(Beginning of Data to process)
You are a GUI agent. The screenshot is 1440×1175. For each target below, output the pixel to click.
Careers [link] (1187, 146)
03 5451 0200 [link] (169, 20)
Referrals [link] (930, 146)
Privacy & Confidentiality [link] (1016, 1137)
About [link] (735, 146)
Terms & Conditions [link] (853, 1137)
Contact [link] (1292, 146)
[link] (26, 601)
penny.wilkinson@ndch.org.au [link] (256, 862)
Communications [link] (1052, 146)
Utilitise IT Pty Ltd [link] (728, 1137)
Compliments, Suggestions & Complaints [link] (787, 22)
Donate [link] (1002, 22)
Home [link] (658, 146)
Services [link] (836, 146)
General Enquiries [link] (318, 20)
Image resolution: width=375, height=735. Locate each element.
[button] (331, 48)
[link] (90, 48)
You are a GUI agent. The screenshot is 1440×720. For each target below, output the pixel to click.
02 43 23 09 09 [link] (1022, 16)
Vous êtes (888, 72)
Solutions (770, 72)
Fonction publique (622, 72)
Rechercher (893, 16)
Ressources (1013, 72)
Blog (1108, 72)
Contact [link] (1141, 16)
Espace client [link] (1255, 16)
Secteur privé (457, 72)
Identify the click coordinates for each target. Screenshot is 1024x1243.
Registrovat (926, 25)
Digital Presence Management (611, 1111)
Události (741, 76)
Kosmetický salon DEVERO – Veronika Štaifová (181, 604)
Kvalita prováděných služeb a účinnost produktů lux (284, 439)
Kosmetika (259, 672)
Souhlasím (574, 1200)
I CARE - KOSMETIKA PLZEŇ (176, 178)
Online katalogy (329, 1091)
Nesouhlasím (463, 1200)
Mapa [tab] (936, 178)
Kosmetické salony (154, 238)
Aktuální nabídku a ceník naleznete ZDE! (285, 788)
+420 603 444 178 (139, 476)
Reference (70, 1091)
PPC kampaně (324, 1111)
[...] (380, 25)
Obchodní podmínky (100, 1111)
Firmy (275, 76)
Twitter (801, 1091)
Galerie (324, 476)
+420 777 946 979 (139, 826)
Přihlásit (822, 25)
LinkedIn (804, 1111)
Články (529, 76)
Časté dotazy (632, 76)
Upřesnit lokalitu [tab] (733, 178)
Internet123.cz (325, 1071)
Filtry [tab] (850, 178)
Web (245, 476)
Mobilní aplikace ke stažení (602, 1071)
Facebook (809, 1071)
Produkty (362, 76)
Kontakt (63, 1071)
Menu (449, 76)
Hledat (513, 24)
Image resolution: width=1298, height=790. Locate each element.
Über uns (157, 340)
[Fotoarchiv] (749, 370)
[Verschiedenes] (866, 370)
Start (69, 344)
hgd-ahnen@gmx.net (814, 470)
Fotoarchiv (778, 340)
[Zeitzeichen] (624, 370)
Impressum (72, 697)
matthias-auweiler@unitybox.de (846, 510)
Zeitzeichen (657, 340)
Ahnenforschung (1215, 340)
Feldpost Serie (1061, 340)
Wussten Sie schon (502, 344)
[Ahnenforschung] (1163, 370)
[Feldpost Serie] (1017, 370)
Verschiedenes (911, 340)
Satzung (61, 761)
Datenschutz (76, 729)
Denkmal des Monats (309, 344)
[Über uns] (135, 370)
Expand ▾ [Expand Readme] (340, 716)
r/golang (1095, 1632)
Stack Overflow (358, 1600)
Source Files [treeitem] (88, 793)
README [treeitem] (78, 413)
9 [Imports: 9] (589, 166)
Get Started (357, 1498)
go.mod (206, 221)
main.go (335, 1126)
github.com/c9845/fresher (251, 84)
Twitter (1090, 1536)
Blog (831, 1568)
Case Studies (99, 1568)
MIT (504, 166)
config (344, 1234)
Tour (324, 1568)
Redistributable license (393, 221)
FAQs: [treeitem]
(End of Data to process)
Everything from the line with "Události (741, 76)" through the line with "Blog (831, 1568)" should be written out exactly as it appears above, end lines included, and nothing outside that range.

Solution to the exercise ->
Události (741, 76)
Kosmetický salon DEVERO – Veronika Štaifová (181, 604)
Kvalita prováděných služeb a účinnost produktů lux (284, 439)
Kosmetika (259, 672)
Souhlasím (574, 1200)
I CARE - KOSMETIKA PLZEŇ (176, 178)
Online katalogy (329, 1091)
Nesouhlasím (463, 1200)
Mapa [tab] (936, 178)
Kosmetické salony (154, 238)
Aktuální nabídku a ceník naleznete ZDE! (285, 788)
+420 603 444 178 (139, 476)
Reference (70, 1091)
PPC kampaně (324, 1111)
[...] (380, 25)
Obchodní podmínky (100, 1111)
Firmy (275, 76)
Twitter (801, 1091)
Galerie (324, 476)
+420 777 946 979 (139, 826)
Přihlásit (822, 25)
LinkedIn (804, 1111)
Články (529, 76)
Časté dotazy (632, 76)
Upřesnit lokalitu [tab] (733, 178)
Internet123.cz (325, 1071)
Filtry [tab] (850, 178)
Web (245, 476)
Mobilní aplikace ke stažení (602, 1071)
Facebook (809, 1071)
Produkty (362, 76)
Kontakt (63, 1071)
Menu (449, 76)
Hledat (513, 24)
Image resolution: width=1298, height=790. Locate each element.
Über uns (157, 340)
[Fotoarchiv] (749, 370)
[Verschiedenes] (866, 370)
Start (69, 344)
hgd-ahnen@gmx.net (814, 470)
Fotoarchiv (778, 340)
[Zeitzeichen] (624, 370)
Impressum (72, 697)
matthias-auweiler@unitybox.de (846, 510)
Zeitzeichen (657, 340)
Ahnenforschung (1215, 340)
Feldpost Serie (1061, 340)
Wussten Sie schon (502, 344)
[Ahnenforschung] (1163, 370)
[Feldpost Serie] (1017, 370)
Verschiedenes (911, 340)
Satzung (61, 761)
Datenschutz (76, 729)
Denkmal des Monats (309, 344)
[Über uns] (135, 370)
Expand ▾ [Expand Readme] (340, 716)
r/golang (1095, 1632)
Stack Overflow (358, 1600)
Source Files [treeitem] (88, 793)
README [treeitem] (78, 413)
9 [Imports: 9] (589, 166)
Get Started (357, 1498)
go.mod (206, 221)
main.go (335, 1126)
github.com/c9845/fresher (251, 84)
Twitter (1090, 1536)
Blog (831, 1568)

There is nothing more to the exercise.